I haven't studied thermal depolymerization much yet.

 

Or as Simmons always says - there is no silver bullet, but many, many small things that will have to come together for us to smooth out the depletion curve. Reducing wasteful consumption and increasing alternate production are the keys.
And as I posted above, there will be demand destruction--or pain--along the way.  The pain of a guy who just purchased a hummer and can no longer afford to drive it.  The pain of someone who purchased a home 60 miles out who can no longer afford to commute.  In some of these cases, there will be no satisfactory answer--or a partial answer for this person--but a reality for them will be a loss of income, a loss of future income because they chose to purchase that hummer, or to buy that overpriced house in the desert east of LA that requires non-stop air-conditioning during the hot times of the month.

Some bad decisions have been made.  Undoing them will be painful.

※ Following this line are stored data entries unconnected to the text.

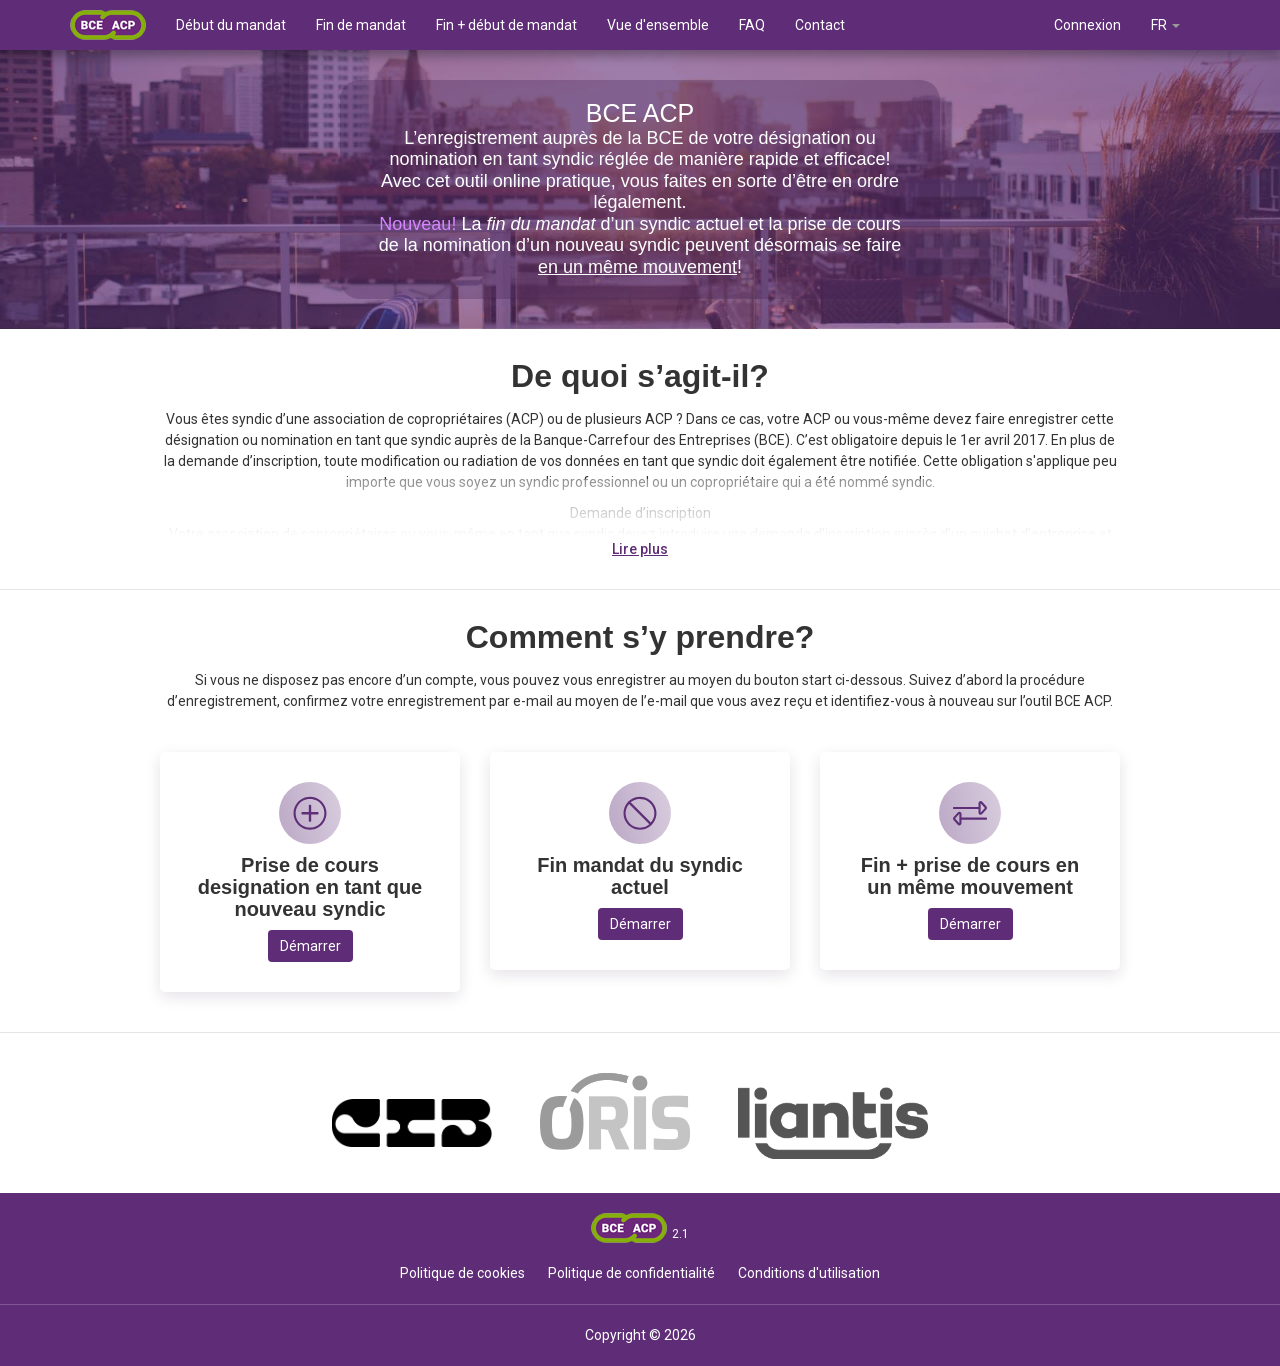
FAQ (752, 25)
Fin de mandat (361, 25)
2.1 (680, 1234)
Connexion (1087, 25)
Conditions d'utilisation (809, 1273)
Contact (820, 25)
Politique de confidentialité (631, 1273)
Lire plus (640, 549)
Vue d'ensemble (658, 25)
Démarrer (310, 946)
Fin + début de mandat (506, 25)
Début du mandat (231, 25)
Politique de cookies (462, 1273)
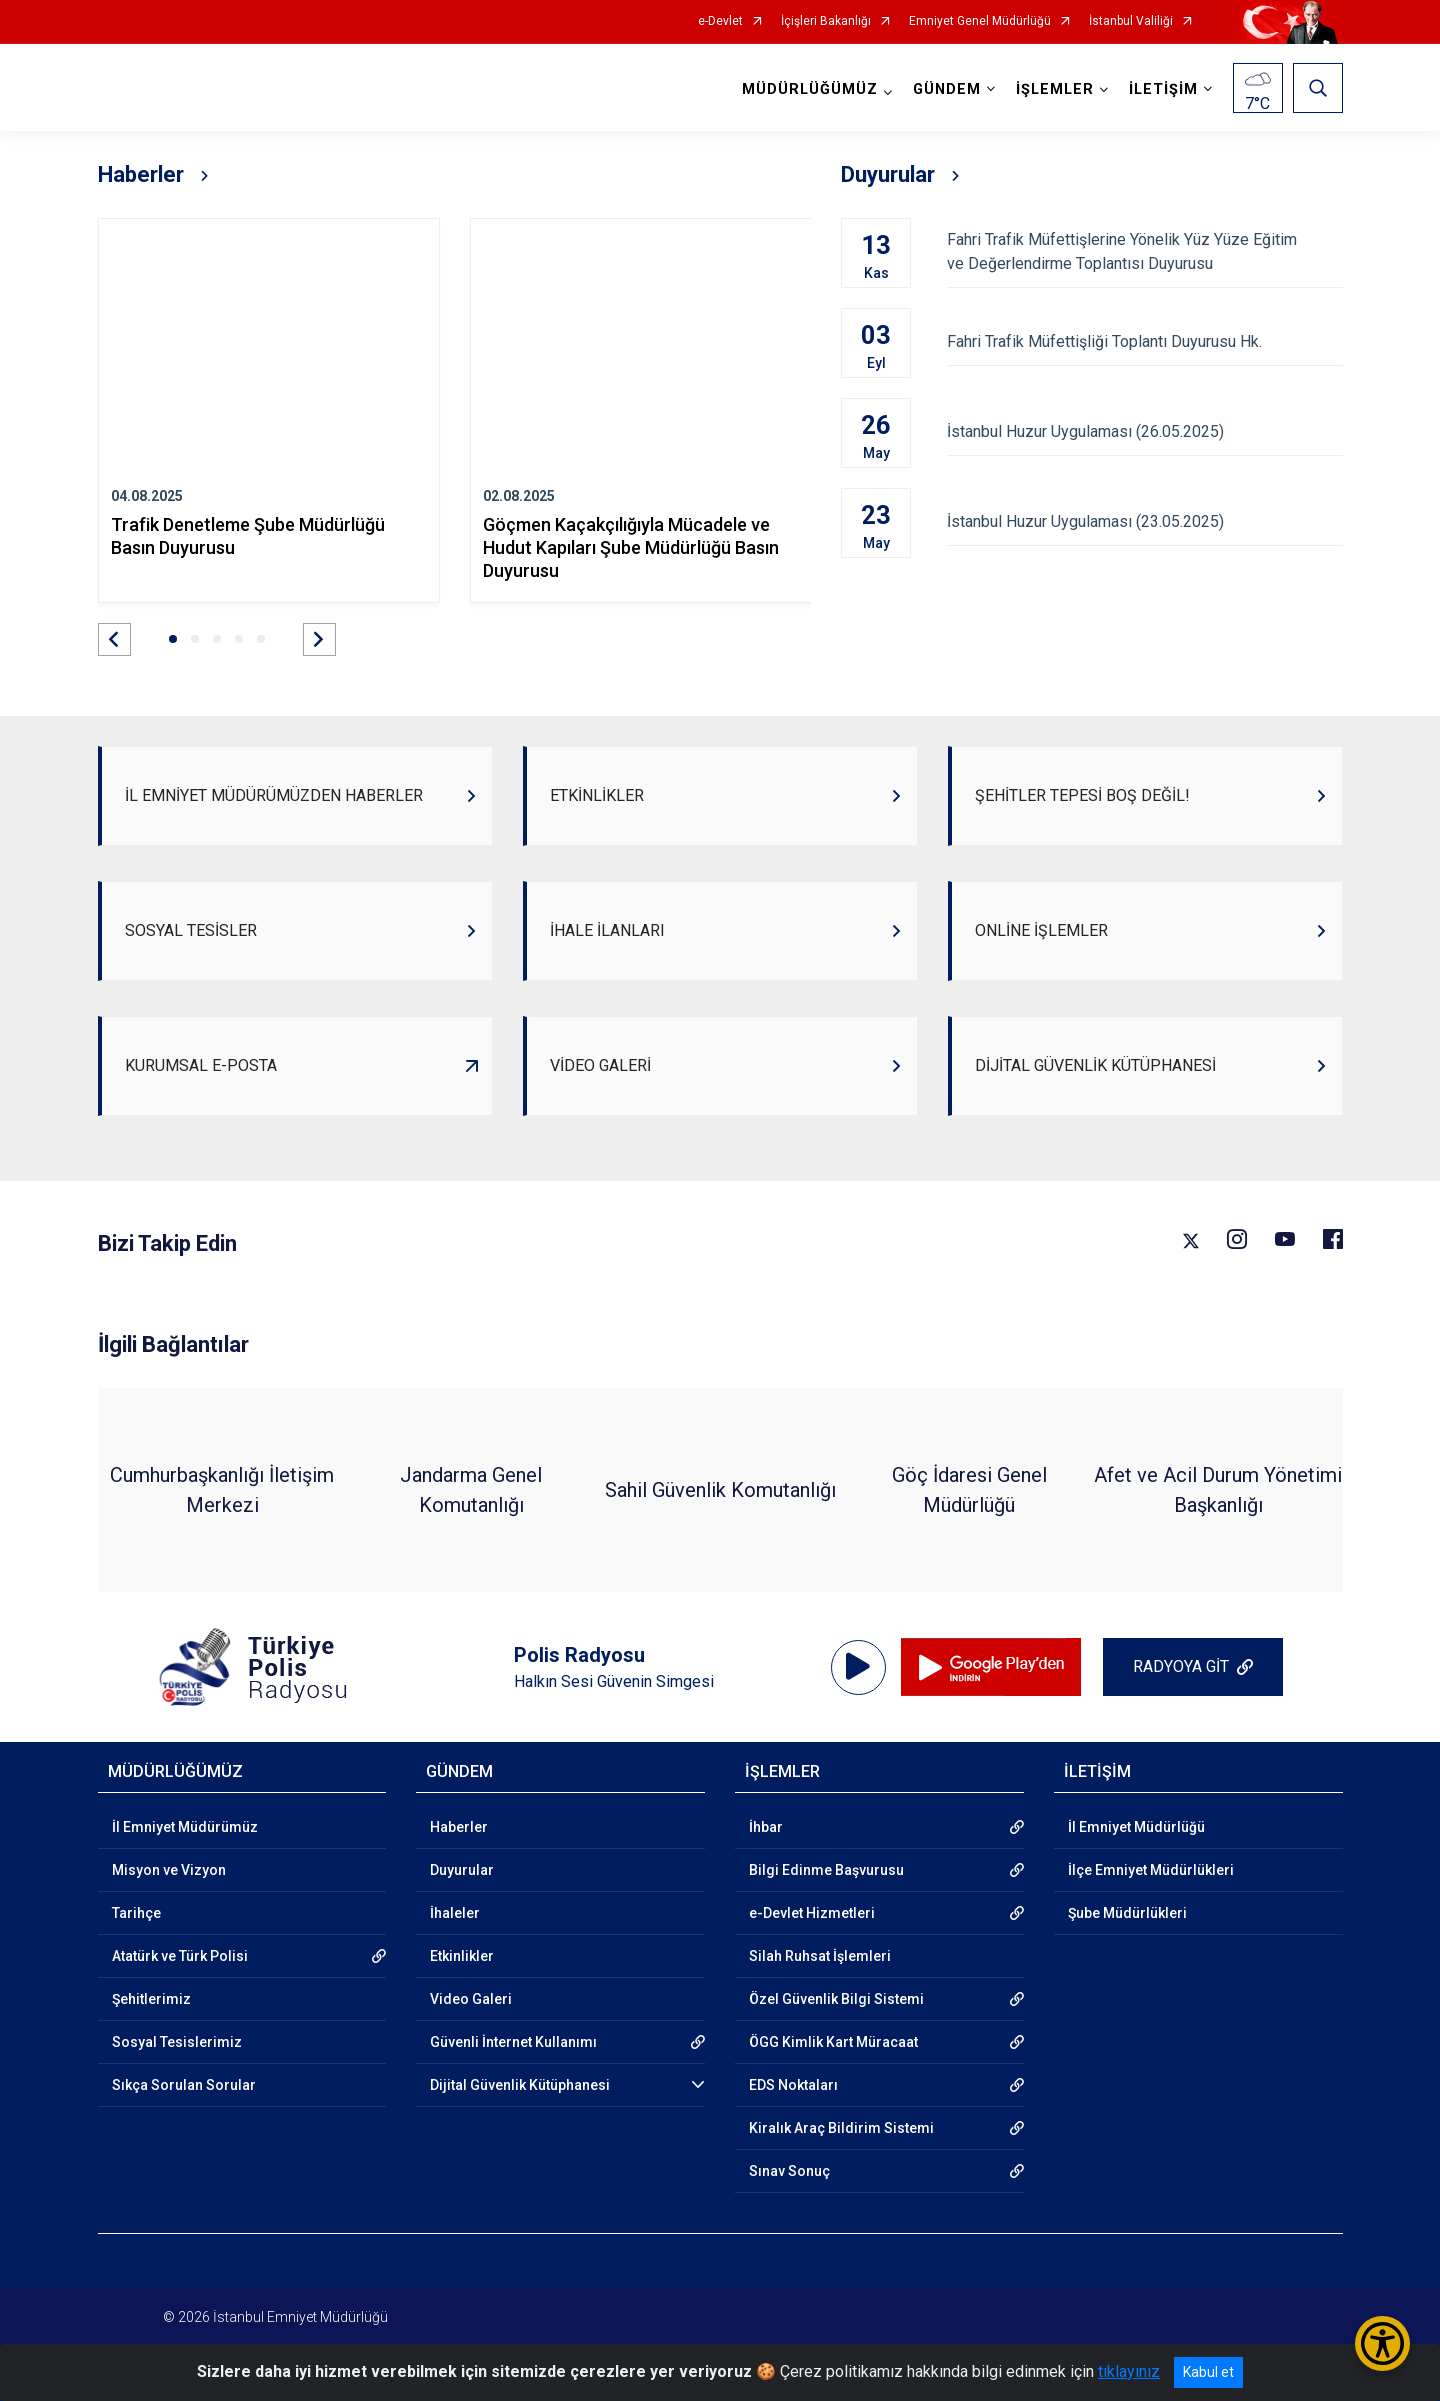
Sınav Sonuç (789, 2171)
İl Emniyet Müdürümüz (185, 1827)
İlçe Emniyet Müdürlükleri (1151, 1870)
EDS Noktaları (793, 2085)
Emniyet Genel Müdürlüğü (980, 21)
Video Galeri (471, 1999)
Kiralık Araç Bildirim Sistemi (841, 2128)
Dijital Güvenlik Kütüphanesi (520, 2085)
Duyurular (462, 1870)
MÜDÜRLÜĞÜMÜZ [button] (810, 89)
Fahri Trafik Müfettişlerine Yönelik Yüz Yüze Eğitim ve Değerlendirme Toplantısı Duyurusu (1144, 251)
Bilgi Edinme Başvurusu (826, 1870)
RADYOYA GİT (1181, 1666)
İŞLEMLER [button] (1055, 89)
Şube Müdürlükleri (1127, 1913)
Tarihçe (136, 1913)
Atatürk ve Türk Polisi (180, 1956)
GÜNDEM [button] (947, 89)
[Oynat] (858, 1667)
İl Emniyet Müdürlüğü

That's definitely true TRE. The question is how will those people channel their frustration? That's the mega political question of the 2006 / 2008 election cycle.

BTW - great post Stuart. I'm a big fan of your analyses.

That is simple: the Republicans will blame the democrats, Clinton and the liberals for the high gas prices. And they will say that the solution are more tax cuts.

They will win the elections again...

That's my nightmare. But really I hope someone points out that the republicans have controlled congress for over 10 years now and the White house for 5 years. They built up a huge deficit, lost a war in Iraq, missed 9/11, botched NOLA, pissed off most of the world and accomplished very little except accelerate sales of SUVs and suburban sprawl.
Bah....the Republicans can make worse. They can blame the democrats, Clinton, the liberals, the gays and teaching evolution at public schools as the reason there are high gas prices. And they will say that the solutions are cut taxes, social security reform, ammendment the Constitution for send gays to concentration camps and make sure no science (evolution, Hubert's Peak, Global Warming) be tauch at the public schools, you know, who need science?

And the american public will give the victory to these guys because, you know, they are macho and USA need fight "the terrorists"...

What saddens me most is that a Brazilian (or Portuguese) understands the US better than the majority of those who liver here.

There was a story on public radio about Hummers in Paris.  With gas at 7$/gallon, it costs about $250 to fill the tank.  If you used this as a daily driver, and filled once a week, you are looking at $13,000/Yr.  There will always be people rich enough to do this, of course.  They claimed that sales were still strong - I guess that says something about the demographic that is buying the things.  Ultimately the demand for those things will have to collapse though.
Recession would certainly 'help'.
http://www.sustainableliving.info/fading_of_the_oil_economy_recession_overview.htm

But as in the above rather 'market forces' piece, Hubbert foresaw the implications -
"Our window of opportunity is slowly closing... at the same time, it probably requires a spiral of adversity. In   other words, things have to get worse before they can get better. The most important thing is to get a clear   picture of the situation we're in, and the outlook for the future - exhaustion of oil and gas, that kind of thing -  and an appraisal of where we are and what the time scale is. And the time scale is not centuries, it is decades."

Sadly, no-one listened, it is no longer decades.

The bottom line is that there is no alternative for cheap energy, and adapting to high cost eneergy will bring massive unemplyment and social dislocation. Highly unpalatable. Likely to be true. No escape.